*Problem:* State only how many lines of the records contain the string "Yönetimi".

*Given information:*
^^^^^^^^
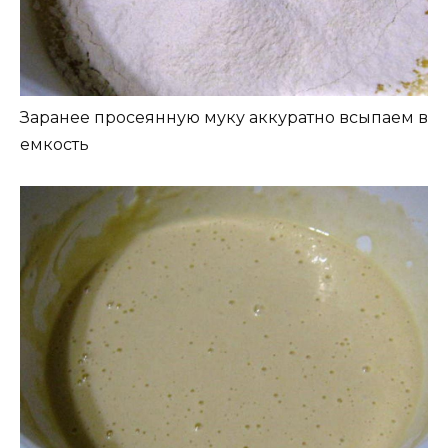
Заранее просеянную муку аккуратно всыпаем в
емкость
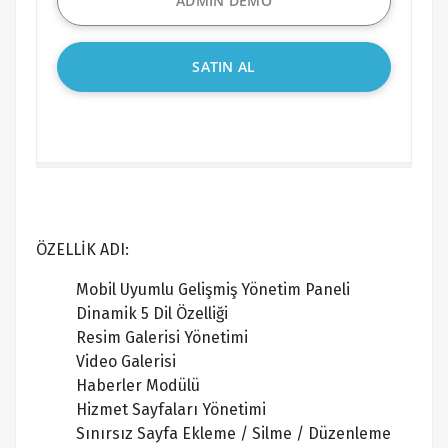
ADMİN DEMO
SATIN AL
ÖZELLİK ADI:
Mobil Uyumlu Gelişmiş Yönetim Paneli
Dinamik 5 Dil Özelliği
Resim Galerisi Yönetimi
Video Galerisi
Haberler Modülü
Hizmet Sayfaları Yönetimi
Sınırsız Sayfa Ekleme / Silme / Düzenleme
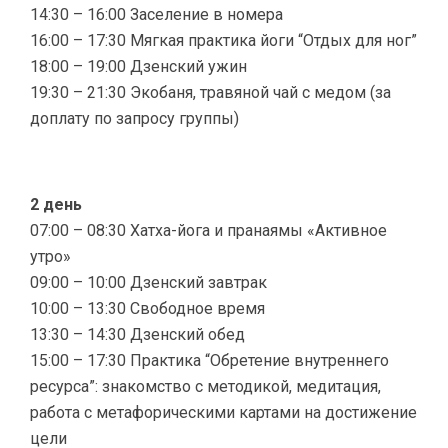
14:30 – 16:00 Заселение в номера
16:00 – 17:30 Мягкая практика йоги “Отдых для ног”
18:00 – 19:00 Дзенский ужин
19:30 – 21:30 Экобаня, травяной чай с медом (за
доплату по запросу группы)
2 день
07:00 – 08:30 Хатха-йога и пранаямы «Активное
утро»
09:00 – 10:00 Дзенский завтрак
10:00 – 13:30 Свободное время
13:30 – 14:30 Дзенский обед
15:00 – 17:30 Практика “Обретение внутреннего
ресурса”: знакомство с методикой, медитация,
работа с метафорическими картами на достижение
цели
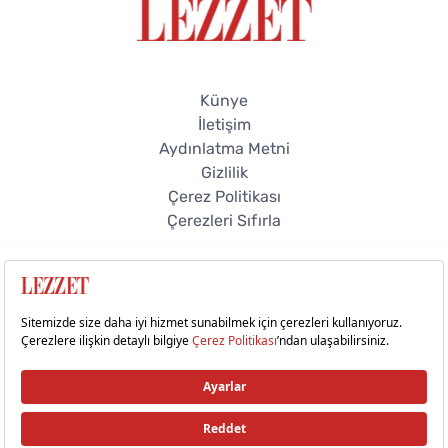
Künye
İletişim
Aydınlatma Metni
Gizlilik
Çerez Politikası
Çerezleri Sıfırla
© 2026 Lezzet Online. Tüm hakları saklıdır.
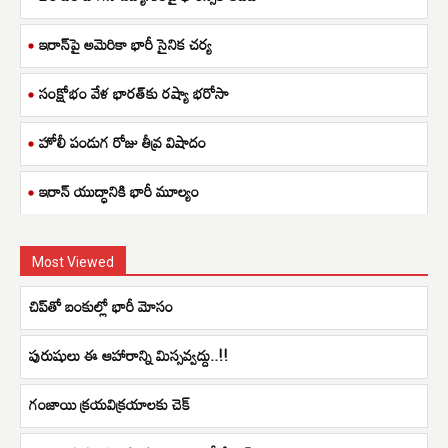
ఇరాన్‌పై అమెరికా భారీ సైనిక చర్య
సంక్షోభం వేళ భారత్‌కు రష్యా భరోసా
హోలీ పండుగ రోజు తీవ్ర విషాదం
ఇరాన్ యుద్ధానికి భారీ మూల్యం
Most Viewed
చిప్‌తో బంకుల్లో భారీ మోసం
పురుషులు ఈ ఆహారాన్ని మిస్సవ్వద్దు..!!
గంజాయి క్రయవిక్రయాలకు చెక్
^^^^^^^^
*Result for this task:* 2